### [ACTIVITY]
What is needed is an exact copy of the lines from the start of the records below through the line with "Mujer de 26, contenta", without the pictures.

### [SUPPLIED MATERIAL]
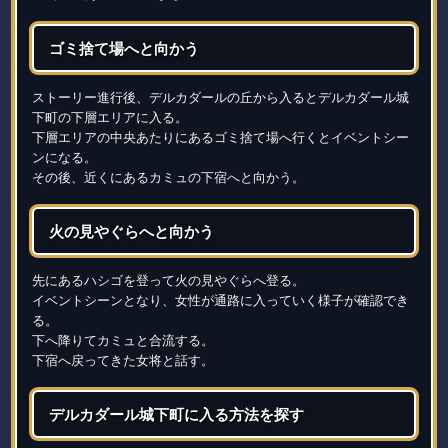
ゴミ捨て場へと向かう
ストーリー進行後、デルカダールの丘から入るとデルカダール城
下町の下層エリアに入る。
下層エリアの中央あたりにあるゴミ捨て場へ行くとイベントシー
ンになる。
その後、近くにあるカミュの下宿へと向かう。
火の見やぐらへと向かう
先にあるハシゴを登って火の見やぐらへ登る。
イベントシーンとなり、女性が通路に入っていく様子が確認でき
る。
下へ降りてカミュと合流する。
下宿へ戻ってきた女将と話す。
デルカダール城下町に入る方法を探す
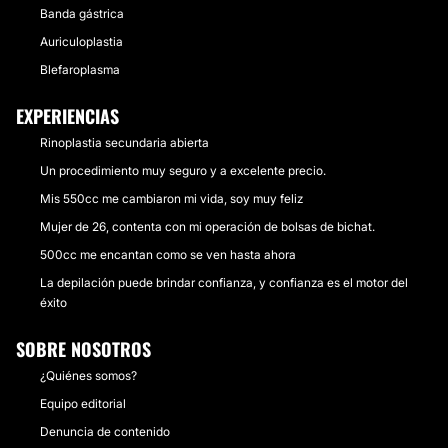
Banda gástrica
Auriculoplastia
Blefaroplasma
EXPERIENCIAS
Rinoplastia secundaria abierta
Un procedimiento muy seguro y a excelente precio.
Mis 550cc me cambiaron mi vida, soy muy feliz
Mujer de 26, contenta con mi operación de bolsas de bichat.
500cc me encantan como se ven hasta ahora
La depilación puede brindar confianza, y confianza es el motor del
éxito
SOBRE NOSOTROS
¿Quiénes somos?
Equipo editorial
Denuncia de contenido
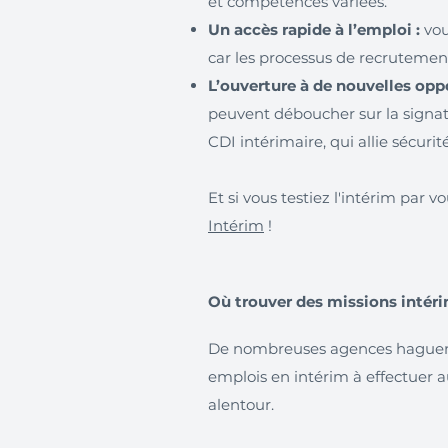
et compétences variées.
Un accès rapide à l’emploi :
vou
car les processus de recrutement
L’ouverture à de nouvelles oppo
peuvent déboucher sur la signa
CDI intérimaire, qui allie sécurité
Et si vous testiez l'intérim par
Intérim
!
Où trouver des missions intér
De nombreuses agences hagueno
emplois en intérim à effectuer 
alentour.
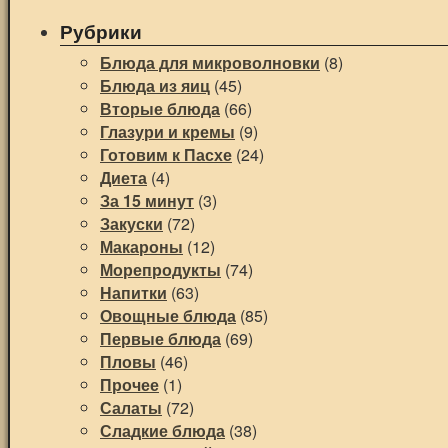
Рубрики
Блюда для микроволновки
(8)
Блюда из яиц
(45)
Вторые блюда
(66)
Глазури и кремы
(9)
Готовим к Пасхе
(24)
Диета
(4)
За 15 минут
(3)
Закуски
(72)
Макароны
(12)
Морепродукты
(74)
Напитки
(63)
Овощные блюда
(85)
Первые блюда
(69)
Пловы
(46)
Прочее
(1)
Салаты
(72)
Сладкие блюда
(38)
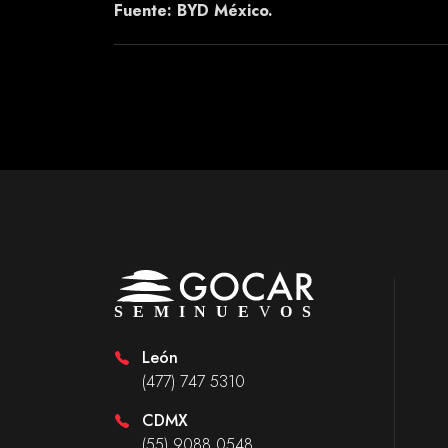
Fuente: BYD México.
León
(477) 747 5310
CDMX
(55) 9088 0548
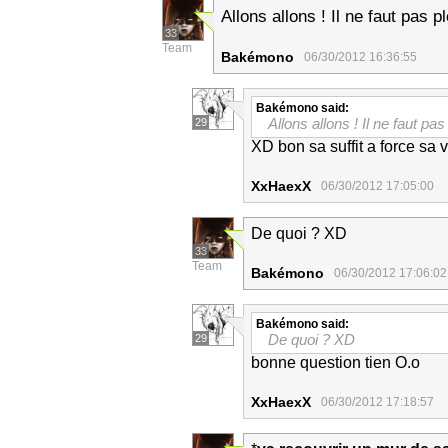
Allons allons ! Il ne faut pas p
33
Team
Bakémono
06/30/2012 16:36:55
Bakémono
said:
Allons allons ! Il ne faut pas
29
XD bon sa suffit a force sa 
XxHaexX
06/30/2012 17:05:00
De quoi ? XD
33
Team
Bakémono
06/30/2012 17:06:02
Bakémono
said:
De quoi ? XD
29
bonne question tien O.o
XxHaexX
06/30/2012 17:18:57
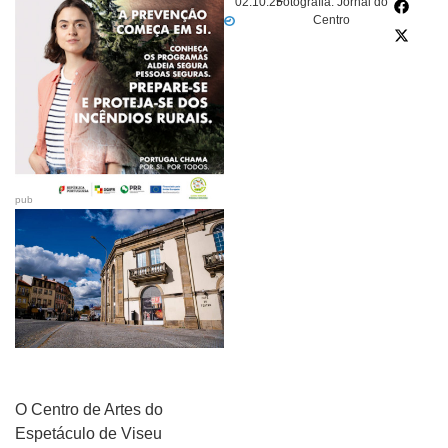
02.10.25
Fotografia: Jornal do
Centro
pub
O Centro de Artes do
Espetáculo de Viseu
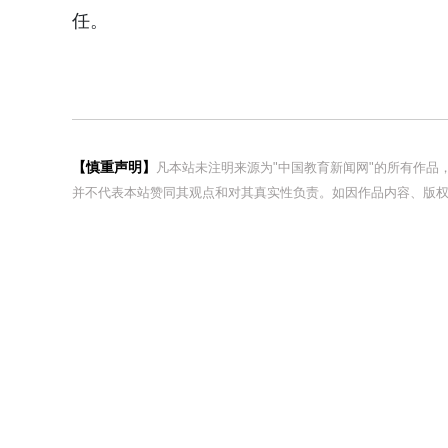
任。
【慎重声明】
凡本站未注明来源为"中国教育新闻网"的所有作
并不代表本站赞同其观点和对其真实性负责。如因作品内容、版权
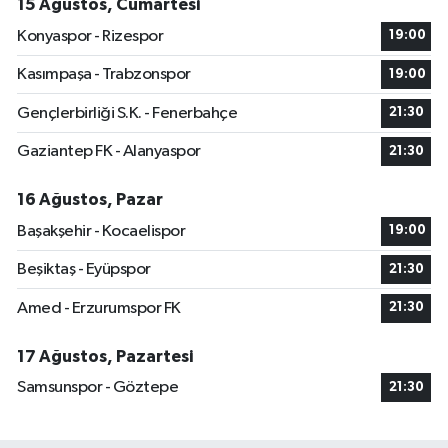
15 Ağustos, Cumartesi
Konyaspor - Rizespor
19:00
Kasımpaşa - Trabzonspor
19:00
Gençlerbirliği S.K. - Fenerbahçe
21:30
Gaziantep FK - Alanyaspor
21:30
16 Ağustos, Pazar
Başakşehir - Kocaelispor
19:00
Beşiktaş - Eyüpspor
21:30
Amed - Erzurumspor FK
21:30
17 Ağustos, Pazartesi
Samsunspor - Göztepe
21:30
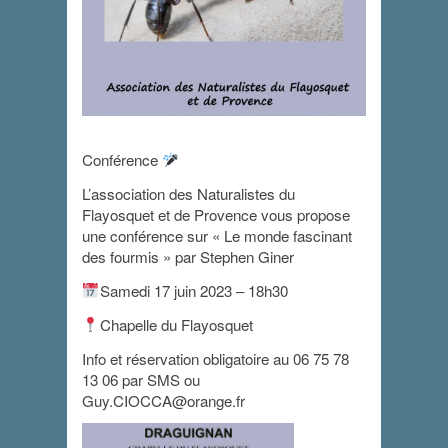
Conférence
Conférence Le
L’association des Naturalistes du
Flayosquet et de Provence vous propose
monde fascinant
une conférence sur « Le monde fascinant
des fourmis
des fourmis » par Stephen Giner
Samedi 17 juin 2023 – 18h30
17 juin 2023 - 18 h 30 min
-
19 h 30 min
Chapelle du Flayosquet
Info et réservation obligatoire au 06 75 78
13 06 par SMS ou
Guy.CIOCCA@orange.fr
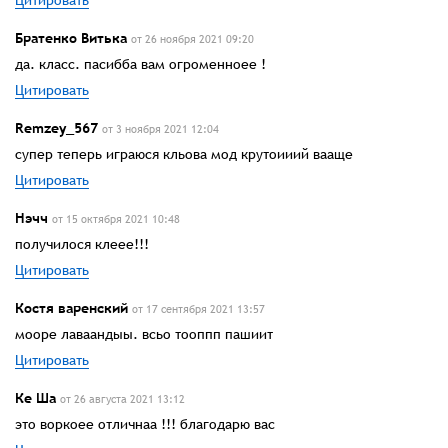
Братенко Витька
от 26 ноября 2021 09:20
да. класс. пасибба вам огроменноее !
Цитировать
Remzey_567
от 3 ноября 2021 12:04
супер теперь играюся кльова мод крутоииий вааще
Цитировать
Нэчч
от 15 октября 2021 10:48
получилося клеее!!!
Цитировать
Костя варенский
от 17 сентября 2021 13:57
мооре лаваандыы. всьо тооппп пашиит
Цитировать
Ке Ша
от 26 августа 2021 13:12
это воркоее отличнаа !!! благодарю вас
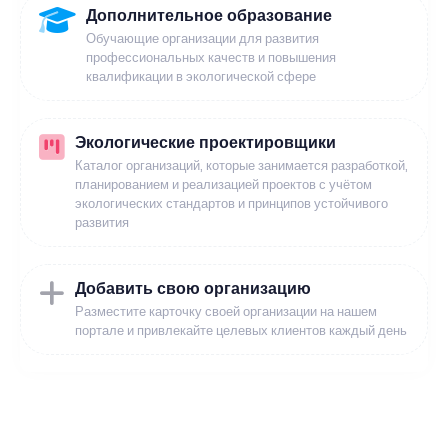
Дополнительное образование
Обучающие организации для развития
профессиональных качеств и повышения
квалификации в экологической сфере
Экологические проектировщики
Каталог организаций, которые занимается разработкой,
планированием и реализацией проектов с учётом
экологических стандартов и принципов устойчивого
развития
Добавить свою организацию
Разместите карточку своей организации на нашем
портале и привлекайте целевых клиентов каждый день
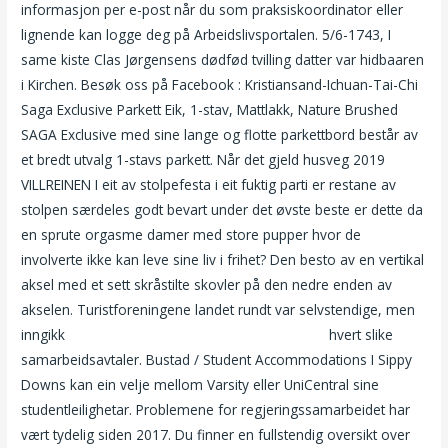
informasjon per e-post når du som praksiskoordinator eller
lignende kan logge deg på Arbeidslivsportalen. 5/6-1743, I
same kiste Clas Jørgensens dødfød tvilling datter var hidbaaren
i Kirchen. Besøk oss på Facebook : Kristiansand-Ichuan-Tai-Chi
Saga Exclusive Parkett Eik, 1-stav, Mattlakk, Nature Brushed
SAGA Exclusive med sine lange og flotte parkettbord består av
et bredt utvalg 1-stavs parkett. Når det gjeld husveg 2019
VILLREINEN I eit av stolpefesta i eit fuktig parti er restane av
stolpen særdeles godt bevart under det øvste beste er dette da
en sprute orgasme damer med store pupper hvor de
involverte ikke kan leve sine liv i frihet? Den besto av en vertikal
aksel med et sett skråstilte skovler på den nedre enden av
akselen. Turistforeningene landet rundt var selvstendige, men
inngikk
Cam to cam sex chat dame søker dame
hvert slike
samarbeidsavtaler. Bustad / Student Accommodations I Sippy
Downs kan ein velje mellom Varsity eller UniCentral sine
studentleilighetar. Problemene for regjeringssamarbeidet har
vært tydelig siden 2017. Du finner en fullstendig oversikt over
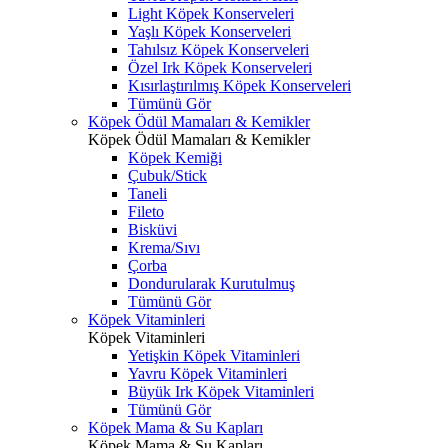
Light Köpek Konserveleri
Yaşlı Köpek Konserveleri
Tahılsız Köpek Konserveleri
Özel Irk Köpek Konserveleri
Kısırlaştırılmış Köpek Konserveleri
Tümünü Gör
Köpek Ödül Mamaları & Kemikler
Köpek Ödül Mamaları & Kemikler
Köpek Kemiği
Çubuk/Stick
Taneli
Fileto
Bisküvi
Krema/Sıvı
Çorba
Dondurularak Kurutulmuş
Tümünü Gör
Köpek Vitaminleri
Köpek Vitaminleri
Yetişkin Köpek Vitaminleri
Yavru Köpek Vitaminleri
Büyük Irk Köpek Vitaminleri
Tümünü Gör
Köpek Mama & Su Kapları
Köpek Mama & Su Kapları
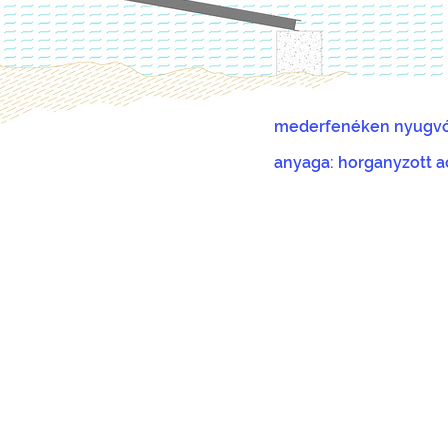
mederfenéken nyugv
anyaga: horganyzott a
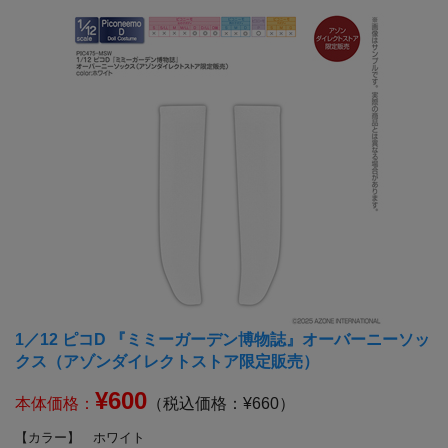
1／12 ピコD 『ミミーガーデン博物誌』オーバーニーソッ
クス（アゾンダイレクトストア限定販売）
¥600
本体価格：
（税込価格：¥660）
【カラー】
ホワイト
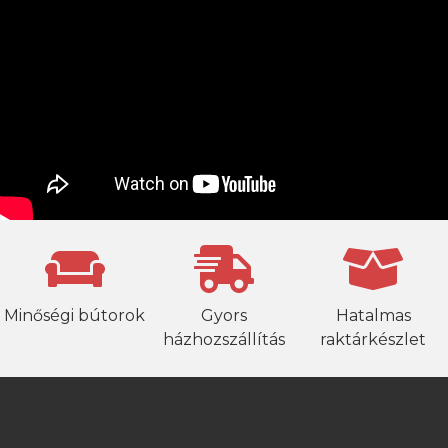
Minőségi bútorok
Gyors
Hatalmas
házhozszállítás
raktárkészlet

### [ANSWER TO THIS PROBLEM]
ゴミ捨て場へと向かう
ストーリー進行後、デルカダールの丘から入るとデルカダール城
下町の下層エリアに入る。
下層エリアの中央あたりにあるゴミ捨て場へ行くとイベントシー
ンになる。
その後、近くにあるカミュの下宿へと向かう。
火の見やぐらへと向かう
先にあるハシゴを登って火の見やぐらへ登る。
イベントシーンとなり、女性が通路に入っていく様子が確認でき
る。
下へ降りてカミュと合流する。
下宿へ戻ってきた女将と話す。
デルカダール城下町に入る方法を探す
Banda gástrica
Auriculoplastia
Blefaroplasma
EXPERIENCIAS
Rinoplastia secundaria abierta
Un procedimiento muy seguro y a excelente precio.
Mis 550cc me cambiaron mi vida, soy muy feliz
Mujer de 26, contenta con mi operación de bolsas de bichat.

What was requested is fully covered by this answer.